Nadaraya – Watson estimator kernel
The Watson estimator is a particular type of kernel function that has been found to be particularly effective for data with high-dimensional features (e.g. images). The Watson estimator has been shown to provide superior performance than other functions when used in kernel regression. The Watson function is particularly well-suited for problems where the predictor variables are highly correlated.
Below is the following equation for it, you do not need to memorize it, but it's here for those who are curious.
Priestley – Chao estimator kernel
The Priestley kernel is an important tool for kernel regression, which is a technique used to estimate the function of a random variable from a set of data points. The Priestley kernel allows for efficient computation of the regression estimator, and has a number of desirable properties that make it advantageous over other kernels.
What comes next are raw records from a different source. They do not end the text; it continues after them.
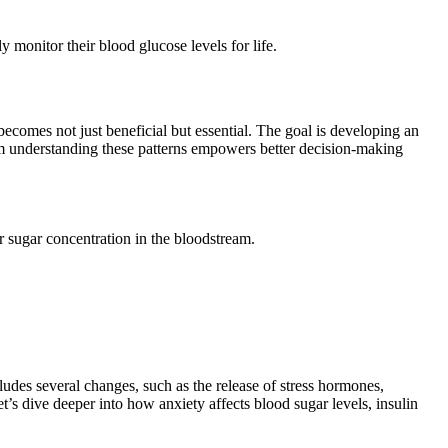
 monitor their blood glucose levels for life.
becomes not just beneficial but essential. The goal is developing an
rom understanding these patterns empowers better decision-making
 sugar concentration in the bloodstream.
cludes several changes, such as the release of stress hormones,
t’s dive deeper into how anxiety affects blood sugar levels, insulin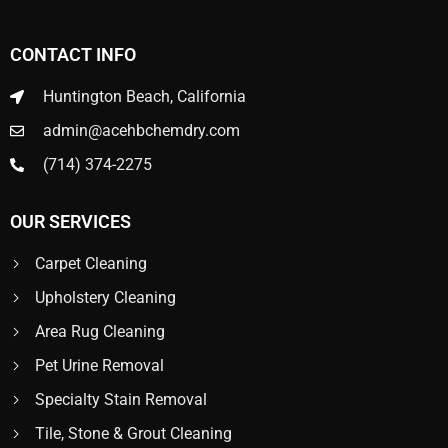
CONTACT INFO
Huntington Beach, California
admin@acehbchemdry.com
(714) 374-2275
OUR SERVICES
Carpet Cleaning
Upholstery Cleaning
Area Rug Cleaning
Pet Urine Removal
Specialty Stain Removal
Tile, Stone & Grout Cleaning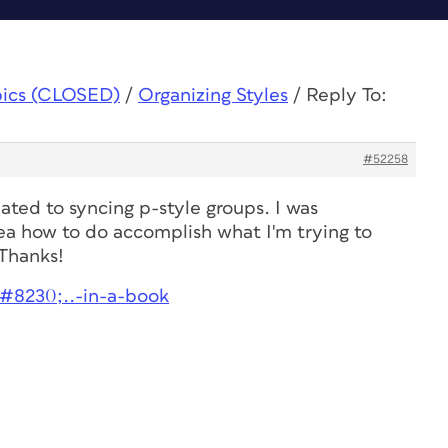
pics (CLOSED)
/
Organizing Styles
/
Reply To:
#52258
lated to syncing p-style groups. I was
ea how to do accomplish what I'm trying to
 Thanks!
&#8230;..-in-a-book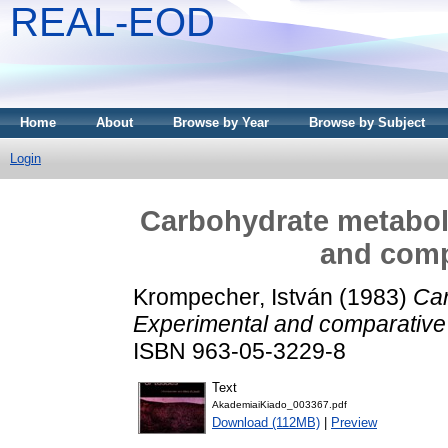
REAL-EOD
Home
About
Browse by Year
Browse by Subject
Login
Carbohydrate metaboli
and comp
Krompecher, István
(1983)
Car
Experimental and comparative 
ISBN 963-05-3229-8
Text
AkademiaiKiado_003367.pdf
Download (112MB)
|
Preview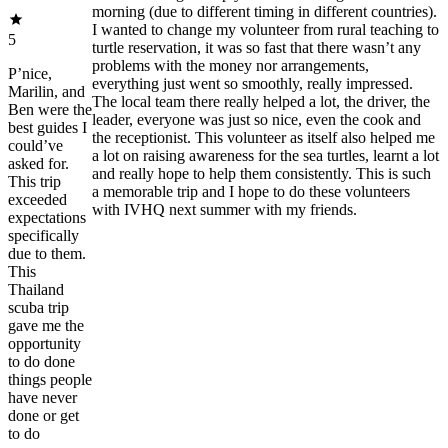
morning (due to different timing in different countries).
I wanted to change my volunteer from rural teaching to
5
turtle reservation, it was so fast that there wasn’t any
problems with the money nor arrangements,
P’nice,
everything just went so smoothly, really impressed.
Marilin, and
The local team there really helped a lot, the driver, the
Ben were the
leader, everyone was just so nice, even the cook and
best guides I
the receptionist. This volunteer as itself also helped me
could’ve
a lot on raising awareness for the sea turtles, learnt a lot
asked for.
and really hope to help them consistently. This is such
This trip
a memorable trip and I hope to do these volunteers
exceeded
with IVHQ next summer with my friends.
expectations
specifically
due to them.
This
Thailand
scuba trip
gave me the
opportunity
to do done
things people
have never
done or get
to do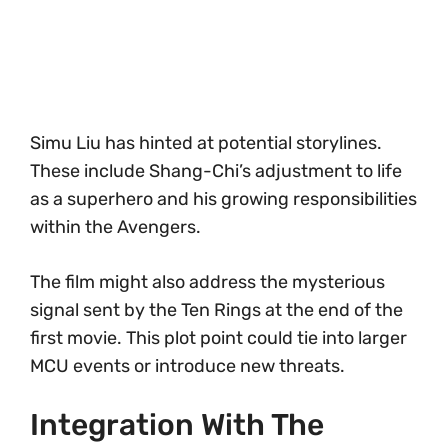
Simu Liu has hinted at potential storylines.
These include Shang-Chi’s adjustment to life
as a superhero and his growing responsibilities
within the Avengers.
The film might also address the mysterious
signal sent by the Ten Rings at the end of the
first movie. This plot point could tie into larger
MCU events or introduce new threats.
Integration With The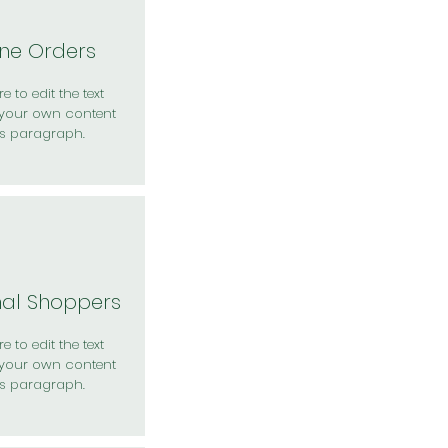
ine Orders
e to edit the text
your own content
is paragraph.
nal Shoppers
e to edit the text
your own content
is paragraph.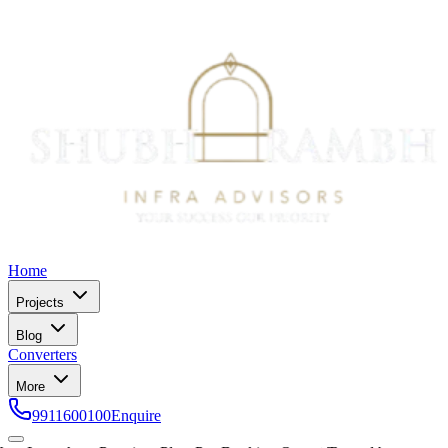
Home
Projects
Blog
Converters
More
9911600100
Enquire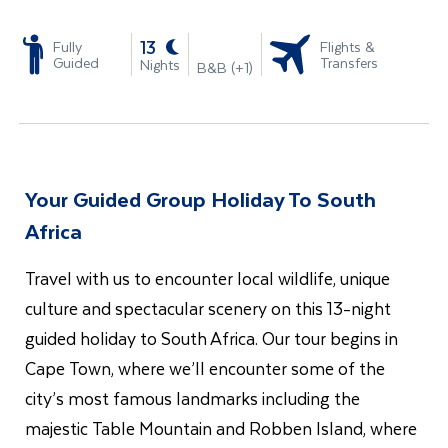
-
13
Fully
Flights &
Guided
Transfers
Nights
B&B (+1)
Your Guided Group Holiday To South
Africa
Travel with us to encounter local wildlife, unique
culture and spectacular scenery on this 13-night
guided holiday to South Africa. Our tour begins in
Cape Town, where we’ll encounter some of the
city’s most famous landmarks including the
majestic Table Mountain and Robben Island, where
One key advantage of the Priestley kernel is that it is translation invariant. This means that the estimates produced by the regression will be unchanged if the data points are shifted by any constant amount. This is especially important in applications where data may be subject to measurement error or other sources of imprecision, as it ensures that these errors will not affect the results of the analysis.
Below is the following equation for the Priestley - Chao function
Gasser – Müller estimator kernel
The Gasser kernel is considered to be more efficient than other types of kernel functions. It has been shown to be more accurate when predicting outcomes for data sets with a high degree of variance. Additionally, the Gasser kernel can handle non-linear relationships between input data points better than other kernel functions. This makes it a popular choice for use in machine learning applications.
The Gasser kernel has the following properties, such as being smooth and having low noise levels. Below is the formula for the kernel.
This is basically automating what we did manually in the polynomial regression (https://bowtiedraptor.substack.com/p/feature-engineering-part-2-polynomial)?
C Hi added Morgan Rose to the group.